▶ SOURCE DATA
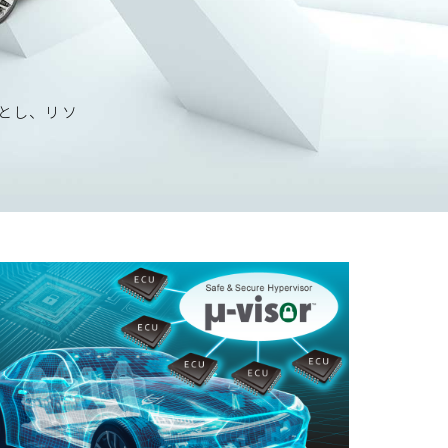
とし、リソ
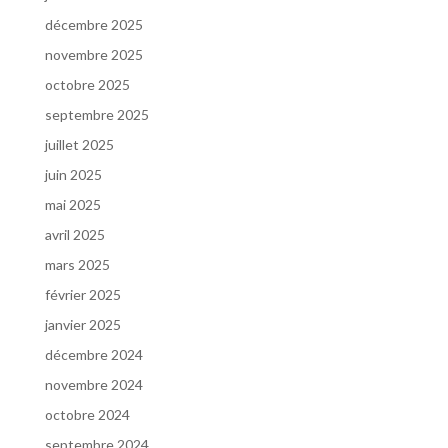
décembre 2025
novembre 2025
octobre 2025
septembre 2025
juillet 2025
juin 2025
mai 2025
avril 2025
mars 2025
février 2025
janvier 2025
décembre 2024
novembre 2024
octobre 2024
septembre 2024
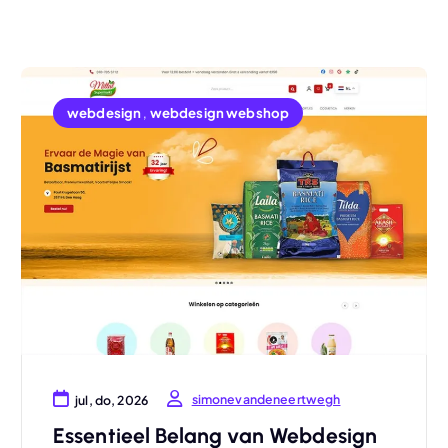
webdesign
,
webdesign webshop
simonevandeneertwegh
jul, do, 2026
Essentieel Belang van Webdesign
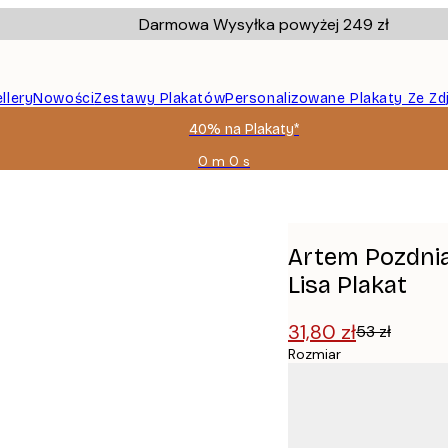
Darmowa Wysyłka powyżej 249 zł
llery
Nowości
Zestawy Plakatów
Personalizowane Plakaty Ze Zd
40% na Plakaty*
0 m
0 s
Ważny
do:
ca Mona Lisa Plakat
2026-
08-
09
Artem Pozdni
Lisa Plakat
31,80 zł
53 zł
Rozmiar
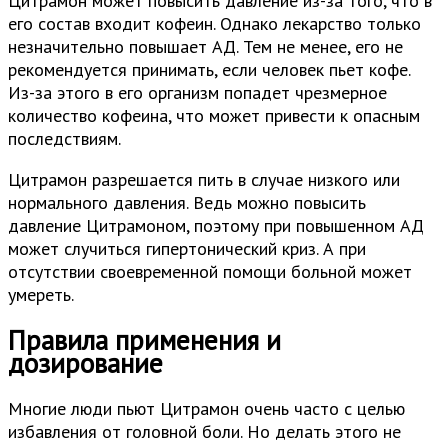
Цитрамон может повысить давление из-за того, что в
его состав входит кофеин. Однако лекарство только
незначительно повышает АД. Тем не менее, его не
рекомендуется принимать, если человек пьет кофе.
Из-за этого в его организм попадет чрезмерное
количество кофеина, что может привести к опасным
последствиям.
Цитрамон разрешается пить в случае низкого или
нормального давления. Ведь можно повысить
давление Цитрамоном, поэтому при повышенном АД
может случиться гипертонический криз. А при
отсутствии своевременной помощи больной может
умереть.
Правила применения и
дозирование
Многие люди пьют Цитрамон очень часто с целью
избавления от головной боли. Но делать этого не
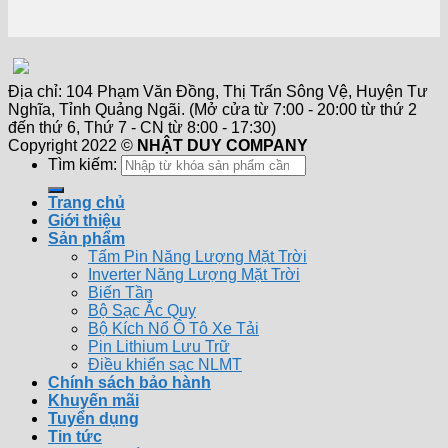
Địa chỉ: 104 Phạm Văn Đồng, Thị Trấn Sông Vệ, Huyện Tư
Nghĩa, Tỉnh Quảng Ngãi. (Mở cửa từ 7:00 - 20:00 từ thứ 2
đến thứ 6, Thứ 7 - CN từ 8:00 - 17:30)
Copyright 2022 ©
NHẬT DUY COMPANY
Tìm kiếm:
Trang chủ
Giới thiệu
Sản phẩm
Tấm Pin Năng Lượng Mặt Trời
Inverter Năng Lượng Mặt Trời
Biến Tần
Bộ Sạc Ắc Quy
Bộ Kích Nổ Ô Tô Xe Tải
Pin Lithium Lưu Trữ
Điều khiển sạc NLMT
Chính sách bảo hành
Khuyến mãi
Tuyển dụng
Tin tức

▶ ACTIVITY
Leave the pictures out, and transcribe each of the records exactly.

▶ PROBLEM SOLUTION
とし、リソ
décembre 2025
novembre 2025
octobre 2025
septembre 2025
juillet 2025
juin 2025
mai 2025
avril 2025
mars 2025
février 2025
janvier 2025
décembre 2024
novembre 2024
octobre 2024
septembre 2024
webdesign
,
webdesign webshop
simonevandeneertwegh
jul, do, 2026
Essentieel Belang van Webdesign
Darmowa Wysyłka powyżej 249 zł
llery
Nowości
Zestawy Plakatów
Personalizowane Plakaty Ze Zd
40% na Plakaty*
0 m
0 s
Ważny
do:
ca Mona Lisa Plakat
2026-
08-
09
Artem Pozdni
Lisa Plakat
31,80 zł
53 zł
Rozmiar
Цитрамон может повысить давление из-за того, что в
его состав входит кофеин. Однако лекарство только
незначительно повышает АД. Тем не менее, его не
рекомендуется принимать, если человек пьет кофе.
Из-за этого в его организм попадет чрезмерное
количество кофеина, что может привести к опасным
последствиям.
Цитрамон разрешается пить в случае низкого или
нормального давления. Ведь можно повысить
давление Цитрамоном, поэтому при повышенном АД
может случиться гипертонический криз. А при
отсутствии своевременной помощи больной может
умереть.
Правила применения и
дозирование
Многие люди пьют Цитрамон очень часто с целью
избавления от головной боли. Но делать этого не
Địa chỉ: 104 Phạm Văn Đồng, Thị Trấn Sông Vệ, Huyện Tư
Nghĩa, Tỉnh Quảng Ngãi. (Mở cửa từ 7:00 - 20:00 từ thứ 2
đến thứ 6, Thứ 7 - CN từ 8:00 - 17:30)
Copyright 2022 ©
NHẬT DUY COMPANY
Tìm kiếm:
Trang chủ
Giới thiệu
Sản phẩm
Tấm Pin Năng Lượng Mặt Trời
Inverter Năng Lượng Mặt Trời
Biến Tần
Bộ Sạc Ắc Quy
Bộ Kích Nổ Ô Tô Xe Tải
Pin Lithium Lưu Trữ
Điều khiển sạc NLMT
Chính sách bảo hành
Khuyến mãi
Tuyển dụng
Tin tức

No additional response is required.